TITLE: Pager

ISSUE: Multi-value Solutions Oct'98

AUTHOR: Nathan Rector

COMPANY: Natec Systems

EMAIL: nater@northcoast.com

HTTP:www.northcoast.com/~nater/

"When I'm away from the office, how can I get the computer to tell me when it's done with a save or notify me of a critical system error."

This was a challenge of mine some time ago. I was having difficulty managing a few of my clients' hardware. For the most part their computers would monitor and correct any errors they found, but a few critical errors still needed a human to solve and fix.

As we all know, critical errors only occur when there isn't anyone there who knows how to fix the problem - mostly weekends and at night. Since I'm not at my office during those times (or very rarely), I needed a way I could be notified when I'm needed.

Most consultants have a pager to leash them to the office, and in turn, to their clients. I'm not an exception. I decided to look into a way to get my clients' computers to page me directly when it runs across an error it correct on its own.

Since I use a generic paging service that just requires someone to enter their phone number from a touch tone phone, all I needed was a modem and communications software to control the modem. (Pick's weakest point.)

Advanced Pick includes the basic commands to control communication with a modem, The only problem was that not all my clients used Advanced Pick. A few of them still used R83.

In this article, I focus on using Advanced Pick's commands. However, with slight modifications, using Main-Link, InfoLink, or other communication software, the same code can work on R83.

Advanced Pick supplies the basic commands SEND and GET. These commands allow the user to send and receive information directly from a port. This allows me to send modem initialization commands, as well as the dialing commands needed to cause the modem to call the pager. All that was left to do was to have the computer call the paging service and leave a message.

To start, I called the paging terminal and counted how many seconds after the dialing took place before I could send a meassge. (For me this was about 10 seconds.) From this information I constructed the following modem dialing string:

ATDT 441-9999,,,,,000 ;

+++

ATH

Each comma represents two seconds. '000' was the test string that I used to send to the paging service. The ';' is used to return to the command mode after dialing has completed. If you leave the ';' out the modem thinks that it is talking to another modem and tries to connect.

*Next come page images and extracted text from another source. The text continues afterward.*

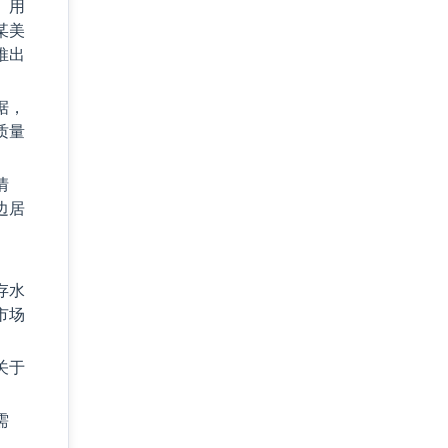
。用
某美
推出
据，
质量
情
边居
。
存水
市场
关于
需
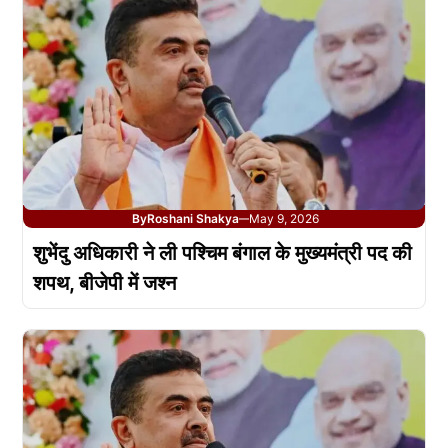
By
Roshani Shakya
May 9, 2026
—
शुभेंदु अधिकारी ने ली पश्चिम बंगाल के मुख्यमंत्री पद की
शपथ, बीजेपी में जश्न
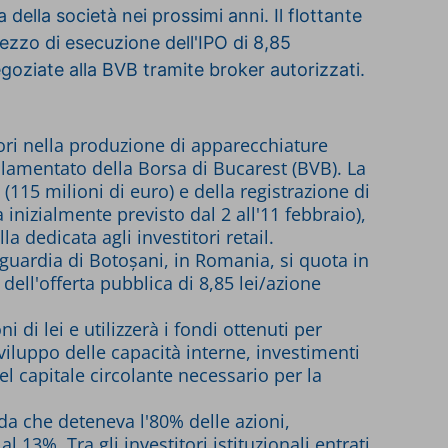
ta della società nei prossimi anni.
Il flottante
prezzo di esecuzione dell'IPO di 8,85
goziate alla BVB tramite broker autorizzati.
tori nella produzione di apparecchiature
golamentato della Borsa di Bucarest (BVB). La
 (115 milioni di euro) e della registrazione di
 inizialmente previsto dal 2 all'11 febbraio),
a dedicata agli investitori retail.
nguardia di Botoșani, in Romania, si quota in
dell'offerta pubblica di 8,85 lei/azione
i di lei e utilizzerà i fondi ottenuti per
sviluppo delle capacità interne, investimenti
l capitale circolante necessario per la
nda che deteneva l'80% delle azioni,
3%. Tra gli investitori istituzionali entrati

The '+++' and 'ATH' hangs up the phone.

These sets of commands worked greate, except for one thing: The phone hung up before the paging service could complete its process. This required a 5 second sleep statement between the dialing command and the hang up command.

For several weeks this code worked. I was notified when there was a major problem before the customer ran into anything major. Then one morning I got a call from a client saying that their system had crashed the night before and it wouldn't boot back up correctly. After fixing the problem, I looked into why the paging program didn't work.

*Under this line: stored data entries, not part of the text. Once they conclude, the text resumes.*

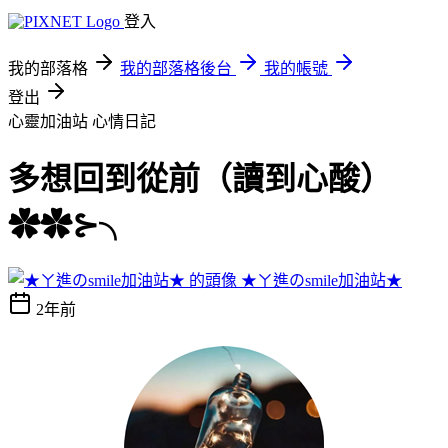
登入
我的部落格
我的部落格後台
我的帳號
登出
心靈加油站
心情日記
多想回到從前（讀到心酸）
✿✿⊱╮
★ㄚ進のsmile加油站★
2年前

Soon I discovered why. The paging service usually answers on the first ring, then after the message on what to do you put in the paging code. All this takes about 10 seconds. But on that particular day, the paging service was answering the phone on the second and third rings. Since the program was setup assuming for one ring, it prematurely hung up before the message was sent correctly.

I re-looked at the dialing command. By working with the paging company, I found a combination that finally worked no matter how many rings the phone is answered on.

By using a recorded message on the paging terminal with a six second pause in it and using the modem command string '@', the problem was solved. The '@' command causes the modem to pause and wait for five seconds worth of silence before continuing with the rest of the string.

By using the modem initial command of:

ATDT 441-9999 @,, 000 ;

+++

ATH

With a recorded message of "You've reached Nathan Rector's paging terminal. Please enter the phone number for a return call. There will be a five second pause before the beep...", then a six second pause, "Thank you".

I used a six second pause to make sure the modem picked up on the long pause. By adding the two commas (,) after the '@', I took care of the "Thank you" in the recorded message. The paging company needed the "Thank You" for their system to play the message with the five second pause correctly.

This simple program has since been adapted for you. Most businesses run large batch processes every night, and seem to always run into some kind of problem. My clients took this program and attached it those programs to let them know when they are done or have a problem.

Another use this program has is to monitor power outages and UPS systems for battery drainage.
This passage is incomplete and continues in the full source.